Work to complete =
The stretch from the line with "GDP sertifikalı alım" through the line with "yapmalıyım?" in the records below: write it out exactly, and nothing else.

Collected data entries
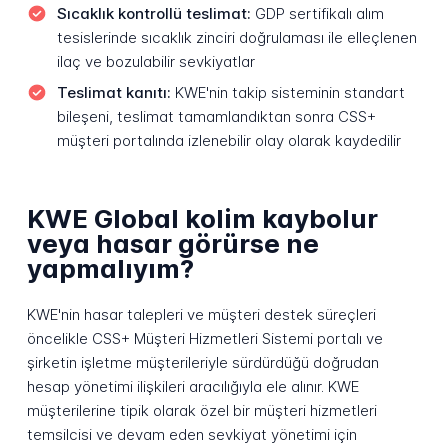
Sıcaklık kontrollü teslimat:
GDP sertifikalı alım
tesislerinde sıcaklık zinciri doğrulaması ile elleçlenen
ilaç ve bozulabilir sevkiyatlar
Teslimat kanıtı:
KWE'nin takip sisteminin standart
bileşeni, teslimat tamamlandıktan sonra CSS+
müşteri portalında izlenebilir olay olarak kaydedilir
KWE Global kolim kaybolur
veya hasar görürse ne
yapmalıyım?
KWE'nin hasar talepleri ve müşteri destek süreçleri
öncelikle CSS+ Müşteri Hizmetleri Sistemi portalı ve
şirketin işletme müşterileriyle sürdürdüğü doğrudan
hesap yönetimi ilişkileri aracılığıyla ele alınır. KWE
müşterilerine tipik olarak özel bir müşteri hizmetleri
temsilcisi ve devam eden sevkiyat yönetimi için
...
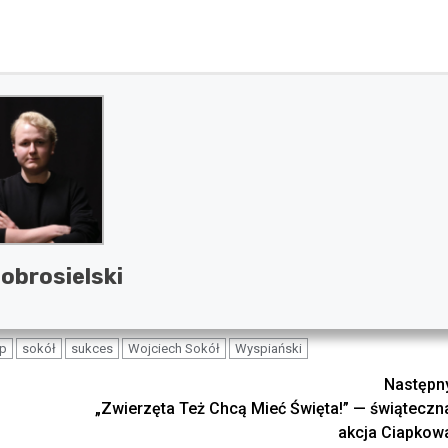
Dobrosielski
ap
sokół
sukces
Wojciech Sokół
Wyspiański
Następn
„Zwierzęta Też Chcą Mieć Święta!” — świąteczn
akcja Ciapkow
...
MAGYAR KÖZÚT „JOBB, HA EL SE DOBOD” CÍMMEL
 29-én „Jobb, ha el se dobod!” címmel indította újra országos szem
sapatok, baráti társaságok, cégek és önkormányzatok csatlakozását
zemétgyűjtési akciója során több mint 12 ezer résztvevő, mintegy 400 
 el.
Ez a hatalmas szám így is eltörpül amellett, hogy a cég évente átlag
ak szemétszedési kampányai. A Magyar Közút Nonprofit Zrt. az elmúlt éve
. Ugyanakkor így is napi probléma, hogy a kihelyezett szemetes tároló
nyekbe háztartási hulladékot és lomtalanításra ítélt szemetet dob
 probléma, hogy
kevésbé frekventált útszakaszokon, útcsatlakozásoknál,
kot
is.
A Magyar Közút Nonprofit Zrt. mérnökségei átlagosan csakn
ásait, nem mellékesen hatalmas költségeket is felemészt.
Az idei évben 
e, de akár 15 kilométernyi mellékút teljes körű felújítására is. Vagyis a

Exercise output =
GDP sertifikalı alım
tesislerinde sıcaklık zinciri doğrulaması ile elleçlenen
ilaç ve bozulabilir sevkiyatlar
Teslimat kanıtı:
KWE'nin takip sisteminin standart
bileşeni, teslimat tamamlandıktan sonra CSS+
müşteri portalında izlenebilir olay olarak kaydedilir
KWE Global kolim kaybolur
veya hasar görürse ne
yapmalıyım?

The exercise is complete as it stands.